| DESCRIPTION OF THE TASK |
Would you please transcribe, exactly as written, the lines of the entries below starting at the one that holds "Welcome To Jeepers Miniatures! (236, 15)" and ending at the one that holds "Shipping & Returns (622, 175)", both included?

:: PROVIDED RECORDS

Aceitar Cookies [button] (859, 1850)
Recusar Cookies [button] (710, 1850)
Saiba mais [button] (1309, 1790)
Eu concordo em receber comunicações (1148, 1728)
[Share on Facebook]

::::
:: PROVIDED RECORDS

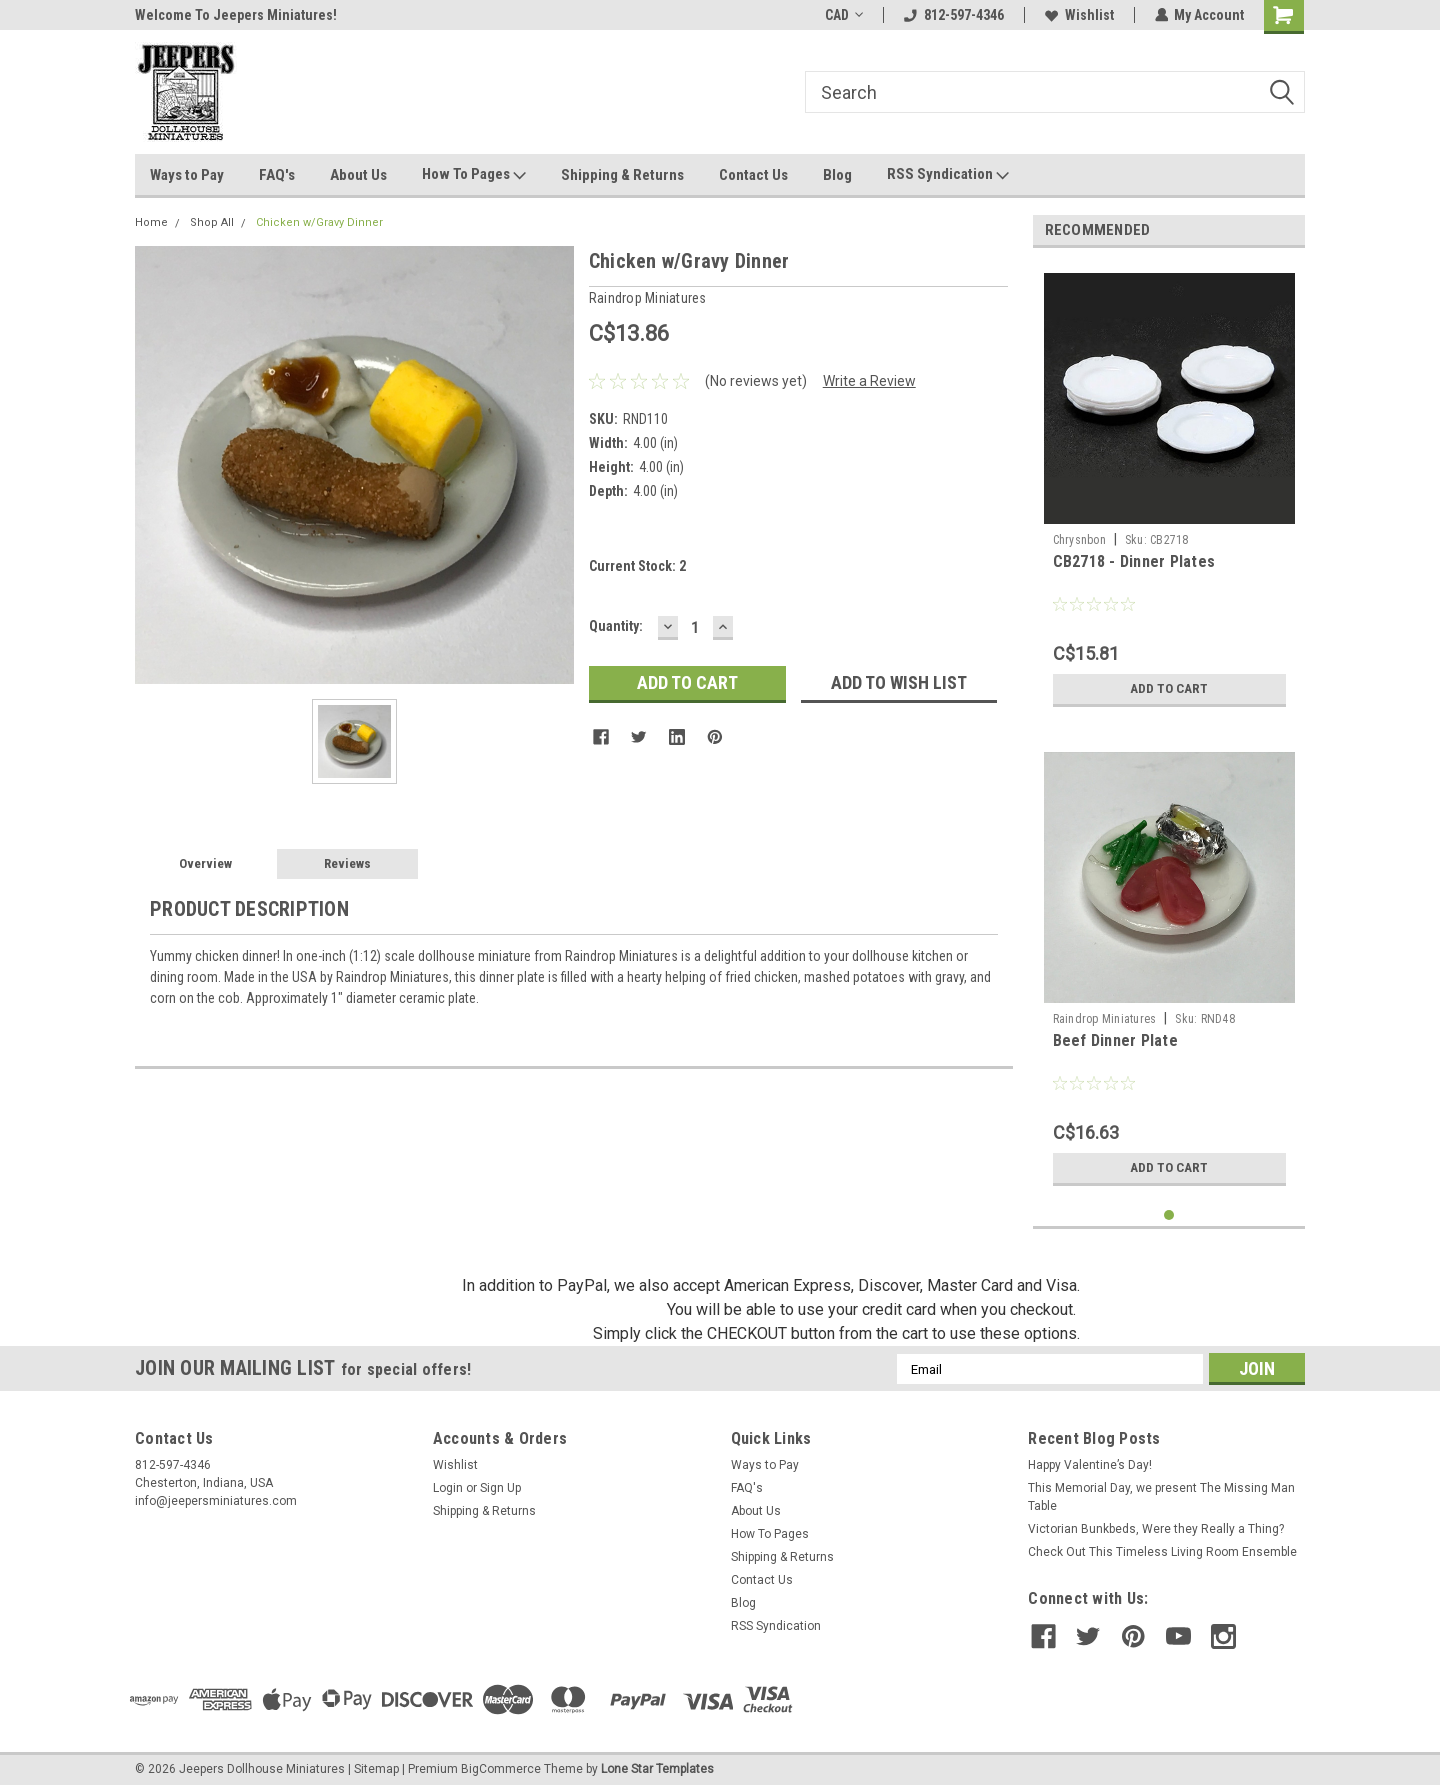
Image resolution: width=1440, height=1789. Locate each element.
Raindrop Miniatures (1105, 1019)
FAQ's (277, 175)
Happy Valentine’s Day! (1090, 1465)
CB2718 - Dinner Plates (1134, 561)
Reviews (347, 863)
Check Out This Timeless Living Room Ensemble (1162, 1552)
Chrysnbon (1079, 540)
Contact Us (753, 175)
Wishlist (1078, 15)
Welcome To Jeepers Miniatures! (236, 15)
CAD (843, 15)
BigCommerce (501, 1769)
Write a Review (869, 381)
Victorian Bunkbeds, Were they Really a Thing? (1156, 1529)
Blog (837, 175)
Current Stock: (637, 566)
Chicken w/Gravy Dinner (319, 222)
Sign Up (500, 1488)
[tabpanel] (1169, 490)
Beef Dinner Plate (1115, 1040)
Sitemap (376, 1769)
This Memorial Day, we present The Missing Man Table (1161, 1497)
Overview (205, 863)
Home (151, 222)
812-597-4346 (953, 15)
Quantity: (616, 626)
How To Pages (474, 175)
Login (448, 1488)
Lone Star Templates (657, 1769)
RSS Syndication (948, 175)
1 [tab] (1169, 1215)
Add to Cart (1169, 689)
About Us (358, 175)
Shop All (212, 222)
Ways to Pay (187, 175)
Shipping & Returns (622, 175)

::::
:: PROVIDED RECORDS

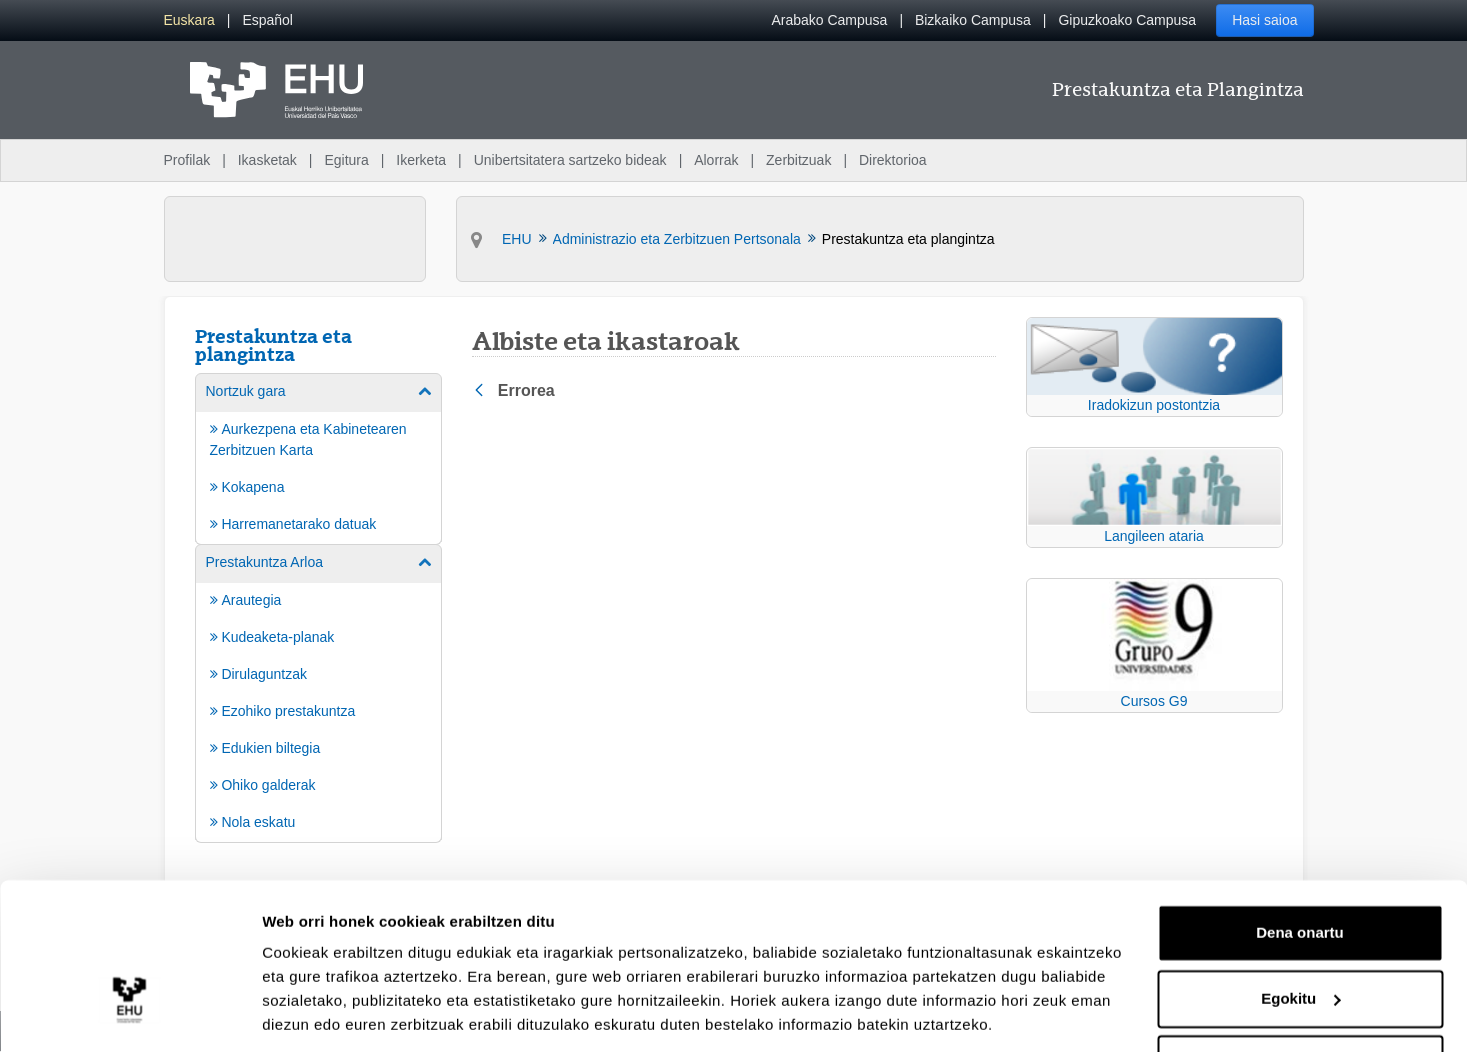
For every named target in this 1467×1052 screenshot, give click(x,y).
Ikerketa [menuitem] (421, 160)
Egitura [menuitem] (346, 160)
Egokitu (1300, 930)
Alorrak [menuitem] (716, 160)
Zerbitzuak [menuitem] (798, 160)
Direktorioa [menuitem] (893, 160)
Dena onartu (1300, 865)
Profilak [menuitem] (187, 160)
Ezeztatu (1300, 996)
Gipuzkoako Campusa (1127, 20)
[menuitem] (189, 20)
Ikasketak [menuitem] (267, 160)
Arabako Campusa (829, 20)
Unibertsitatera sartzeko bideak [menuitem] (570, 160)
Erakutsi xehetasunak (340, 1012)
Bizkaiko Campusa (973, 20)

::::

| RESPONSE TO THIS EXERCISE |
Welcome To Jeepers Miniatures! (236, 15)
CAD (843, 15)
BigCommerce (501, 1769)
Write a Review (869, 381)
Victorian Bunkbeds, Were they Really a Thing? (1156, 1529)
Blog (837, 175)
Current Stock: (637, 566)
Chicken w/Gravy Dinner (319, 222)
Sign Up (500, 1488)
[tabpanel] (1169, 490)
Beef Dinner Plate (1115, 1040)
Sitemap (376, 1769)
This Memorial Day, we present The Missing Man Table (1161, 1497)
Overview (205, 863)
Home (151, 222)
812-597-4346 (953, 15)
Quantity: (616, 626)
How To Pages (474, 175)
Login (448, 1488)
Lone Star Templates (657, 1769)
RSS Syndication (948, 175)
1 [tab] (1169, 1215)
Add to Cart (1169, 689)
About Us (358, 175)
Shop All (212, 222)
Ways to Pay (187, 175)
Shipping & Returns (622, 175)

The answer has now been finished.